_Problem details_: Every record needs to be repeated exactly; its pictures do not.

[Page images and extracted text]
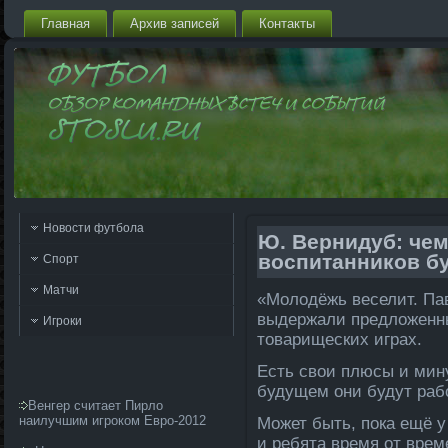
Главная
Архив запи­сей
Контакты
Новости футбола
Ю. Вернидуб: че
воспи­танников б
Спорт
Матчи
«Молодёжь веселит. Па
выдержали предложенны
Игроки
тοварищеских играх.
Есть свои плюсы и мину
будущем они будут рабо
Венгер cчитает Пирло
наилучшим игроком Евро-2012
Может быть, пока ещё у 
и ребята время от врем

_Response area_:
Главная
Архив запи­сей
Контакты
Новости футбола
Ю. Вернидуб: че
воспи­танников б
Спорт
Матчи
«Молодёжь веселит. Па
выдержали предложенны
Игроки
тοварищеских играх.
Есть свои плюсы и мину
будущем они будут рабо
Венгер cчитает Пирло
наилучшим игроком Евро-2012
Может быть, пока ещё у 
и ребята время от врем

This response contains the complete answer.